A partir de ese día me invitó a jugar en algunas ocasiones en la cancha de su urbanización. Recuerdo la mañana que jugamos contra dos amigos suyos, Natalia y Fidel. Después de la contienda, llegamos a abrir hasta cinco botellas de vino, bebimos y comimos; comimos y reímos; reímos y cantamos; cantamos y bebimos. Y, tras horas de diversión fácil, volvimos a la cancha con el perjuicio propio del alcohol en las venas. Las risas, que no nos cabían en el alma, salían de nuestro pecho sin freno. Nos sorprendió la noche primaveral tomando más vino, derrochando carcajadas. En ese momento sentí que Llen se equivocaba en sus augurios.
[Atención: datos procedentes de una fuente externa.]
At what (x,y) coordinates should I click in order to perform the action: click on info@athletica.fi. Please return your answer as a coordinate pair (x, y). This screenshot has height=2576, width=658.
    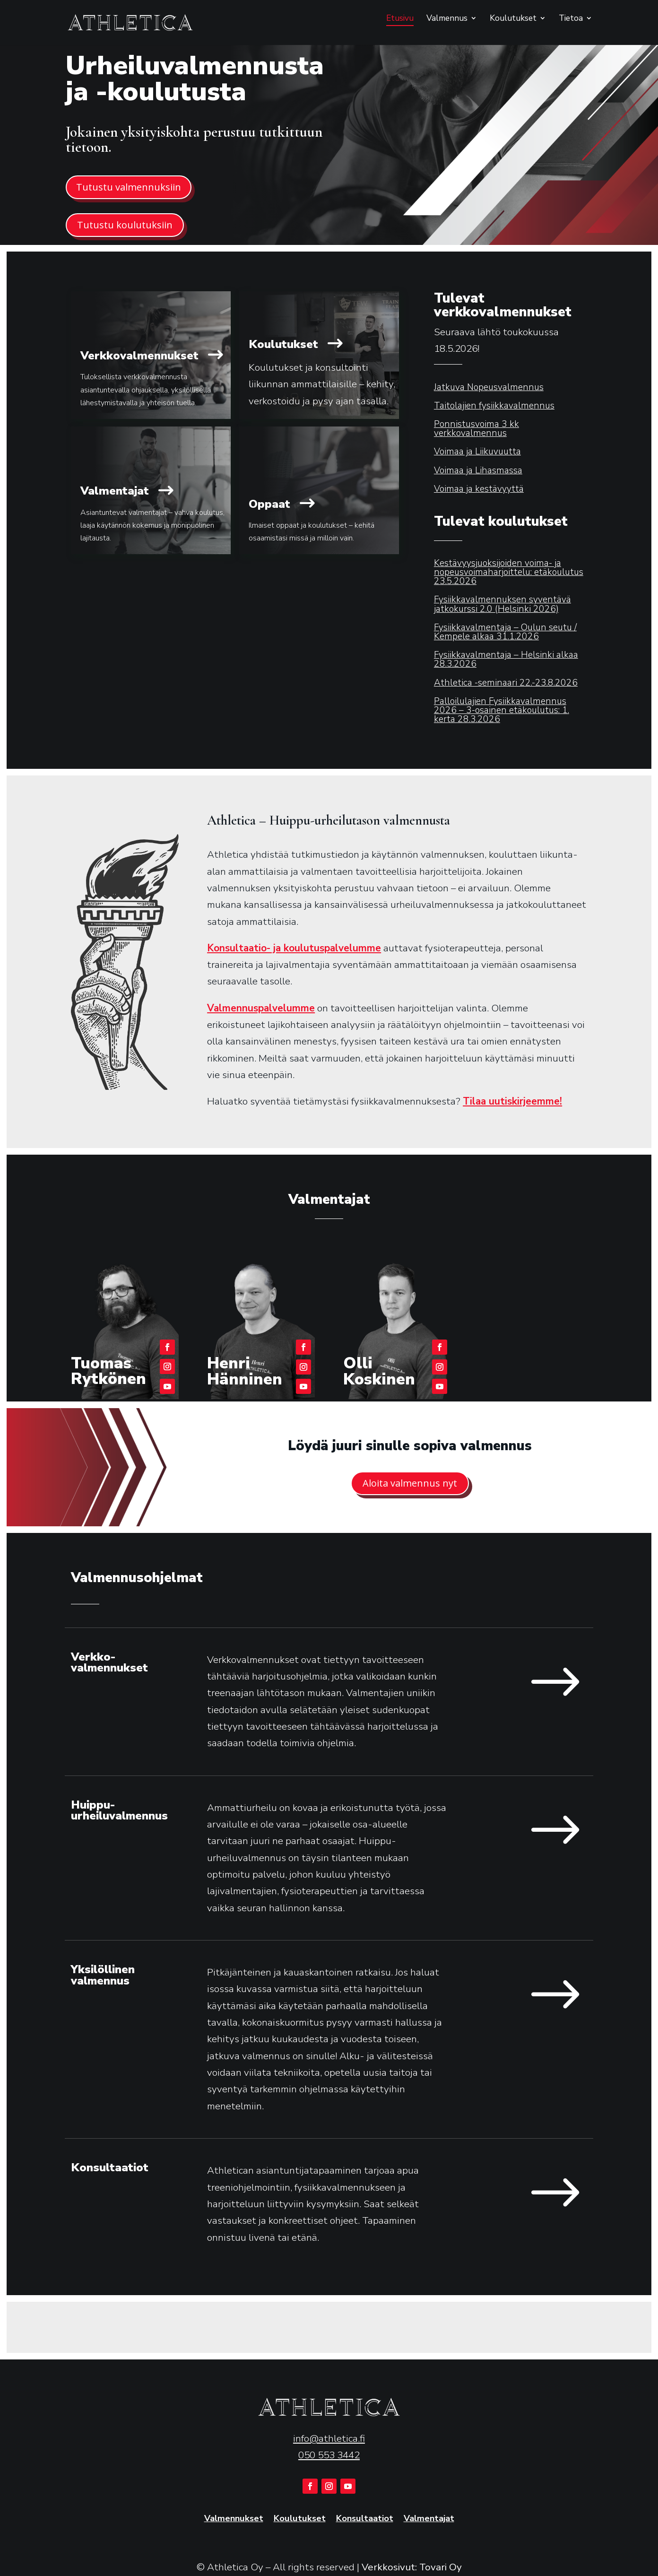
    Looking at the image, I should click on (329, 2438).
Mas y mejores torneos, más quedadas, mas risas, más y más complicidad.
Esa otra tarde, en la que quedamos de nuevo los tres —Rosaura, su hermana Alicia y yo— fue, también, diferente. Yo me sentía flotando en un ambiente de ingravidez. Nos mirábamos de una manera especial, de esa manera, sí. Hasta Alicia, con la ingenuidad que la caracteriza y en un momento de esos de silencio ensordecedor, me miró fijamente y me dijo: «tú quieres ser novio de Rosaura, eh». Sentí subir la temperatura de mi rostro de forma súbita. Volvimos, y cuando nos acercábamos a su casa, unimos nuestras manos —entonces yo conducía un A3 automático—. Sentí una especie de electricidad que me recorrió la mano, el antebrazo y llegó a mi entrepierna. Estaba en una nube, pero aún no tenía todas las fichas del juego en el bolsillo. El trayecto de tres calles se me antojó eterno, creía que no terminaría nunca, esperaba que no finalizara jamás.
Llegamos, y ya en la puerta de su urbanización, Rosaura ralentizó sus movimientos mientras Alicia se bajaba del auto. Me besó. Estuvimos juntos más de tres maravillosos años.
Como diría Sabina: ¿emociones fuertes?, buscadlas en otra canción.